# Buying '04 Ram 2500 with Fisher SS X-Blade . . .



## macplee (Jan 30, 2009)

Thinking about getting this 2004 Ram 2500 quad cab with a 2004 Fisher SS X-Blade 8' plow.
Truck has only 37,000 mikes. Current owner is original owner. Am ASE cert mechanic that only used the truck for personal driveway plowing.
He's had the ball joins replaced twice under warranty. Price $17,000 with extra set of studded snow tires, corner strobe lights, alarm, and remote start. 
Good buy? Any thoughts or things to watch out for? Thanks


----------



## abbe (Sep 8, 2009)

Why replace the balljoints twice in 37,000 miles? kind of odd


----------



## macplee (Jan 30, 2009)

Just curious, how often should one expect to have front end work if you plow with the truck (only for 3 houses).
And what are the usual parts that needs fixing or replacing?


----------



## plowguy43 (Jan 2, 2008)

Yes I'd be suspect of ball joints twice in 37k miles, the stock OEM Ball Joints suck but they don't suck that bad. The Xblade is heavy and I'd suspect he did more than 3 driveways if he has hideaway's in his truck. "Most" guys would just buy a small beacon light doing a few driveways and be done with it. 
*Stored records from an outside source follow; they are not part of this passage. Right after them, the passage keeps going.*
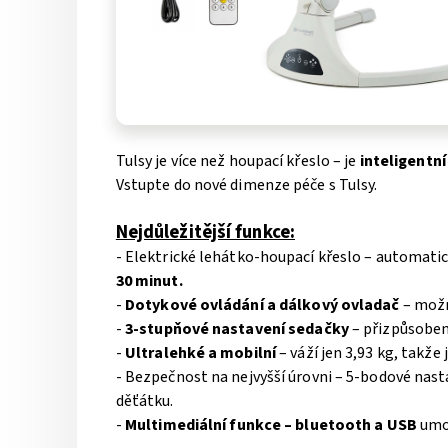
Tulsy je více než houpací křeslo – je
inteligentní
Vstupte do nové dimenze péče s Tulsy.
Nejdůležitější funkce:
- Elektrické lehátko-houpací křeslo – automati
30 minut.
-
Dotykové ovládání a dálkový ovladač
– možn
-
3-stupňové nastavení sedačky
– přizpůsoben
-
Ultralehké a mobilní
– váží jen 3,93 kg, takž
- Bezpečnost na nejvyšší úrovni – 5-bodové na
děťátku.
-
Multimediální funkce – bluetooth a USB
umož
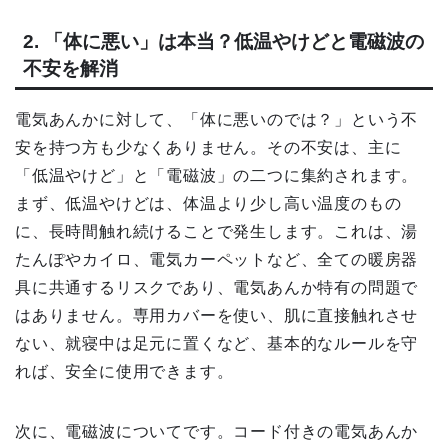
2. 「体に悪い」は本当？低温やけどと電磁波の
不安を解消
電気あんかに対して、「体に悪いのでは？」という不
安を持つ方も少なくありません。その不安は、主に
「低温やけど」と「電磁波」の二つに集約されます。
まず、低温やけどは、体温より少し高い温度のもの
に、長時間触れ続けることで発生します。これは、湯
たんぽやカイロ、電気カーペットなど、全ての暖房器
具に共通するリスクであり、電気あんか特有の問題で
はありません。専用カバーを使い、肌に直接触れさせ
ない、就寝中は足元に置くなど、基本的なルールを守
れば、安全に使用できます。
次に、電磁波についてです。コード付きの電気あんか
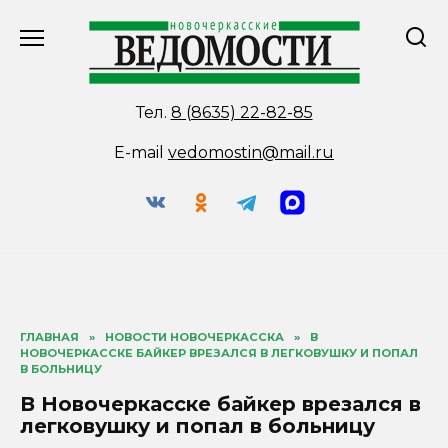
Перейти
к
содержанию
Тел.
8 (8635) 22-82-85
E-mail
vedomostin@mail.ru
ГЛАВНАЯ
»
НОВОСТИ НОВОЧЕРКАССКА
»
В
НОВОЧЕРКАССКЕ БАЙКЕР ВРЕЗАЛСЯ В ЛЕГКОВУШКУ И ПОПАЛ
В БОЛЬНИЦУ
В Новочеркасске байкер врезался в
легковушку и попал в больницу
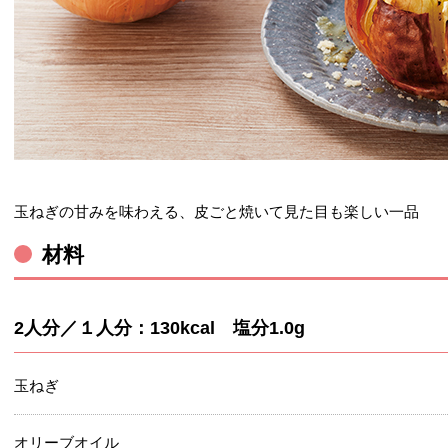
玉ねぎの甘みを味わえる、皮ごと焼いて見た目も楽しい一品
材料
2人分／１人分：130kcal 塩分1.0g
玉ねぎ
オリーブオイル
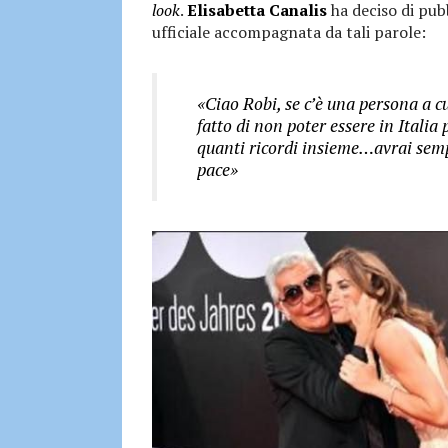
look
.
Elisabetta Canalis
ha deciso di pub
ufficiale accompagnata da tali parole:
«Ciao Robi, se c’è una persona a cui
fatto di non poter essere in Italia 
quanti ricordi insieme…avrai semp
pace»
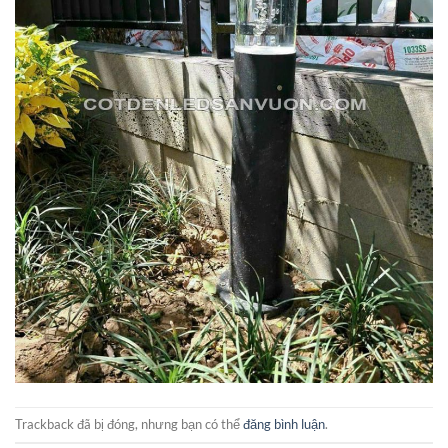
Trackback đã bị đóng, nhưng bạn có thể
đăng bình luận
.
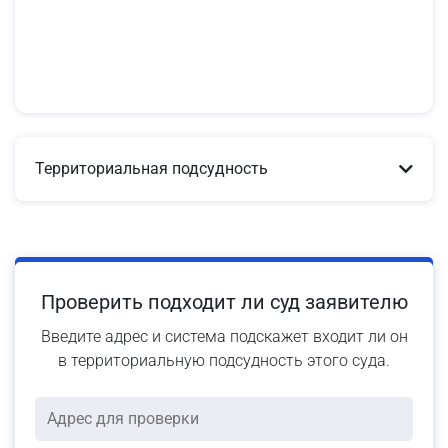
Территориальная подсудность
Проверить подходит ли суд заявителю
Введите адрес и система подскажет входит ли он
в территориальную подсудность этого суда.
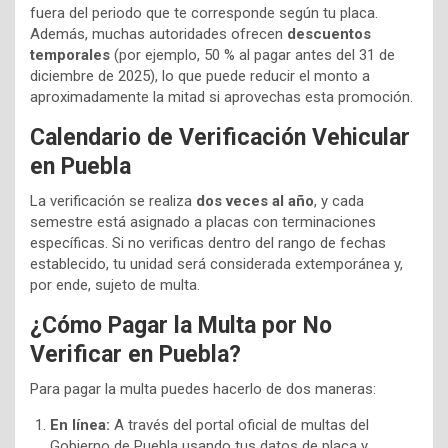
fuera del periodo que te corresponde según tu placa.
Además, muchas autoridades ofrecen
descuentos
temporales
(por ejemplo, 50 % al pagar antes del 31 de
diciembre de 2025), lo que puede reducir el monto a
aproximadamente la mitad si aprovechas esta promoción.
Calendario de Verificación Vehicular
en Puebla
La verificación se realiza
dos veces al año
, y cada
semestre está asignado a placas con terminaciones
específicas. Si no verificas dentro del rango de fechas
establecido, tu unidad será considerada extemporánea y,
por ende, sujeto de multa.
¿Cómo Pagar la Multa por No
Verificar en Puebla?
Para pagar la multa puedes hacerlo de dos maneras:
En línea:
A través del portal oficial de multas del
Gobierno de Puebla usando tus datos de placa y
Regardless, $17,000 for a truck with that low of mileage is a good deal. I bought mine for $14 or $15k with 63k miles on it and no plow (truck was setup for Fisher but no plow).


----------



## sno commander (Oct 16, 2007)

usually people wont buy a x blade and a bunch of strobes just to plow their own driveway. the stock ball joints are crap, but i think that truck has plowed alot more than 1 driveway. expect to replace ball joints and u joints if you plan on plowing with it.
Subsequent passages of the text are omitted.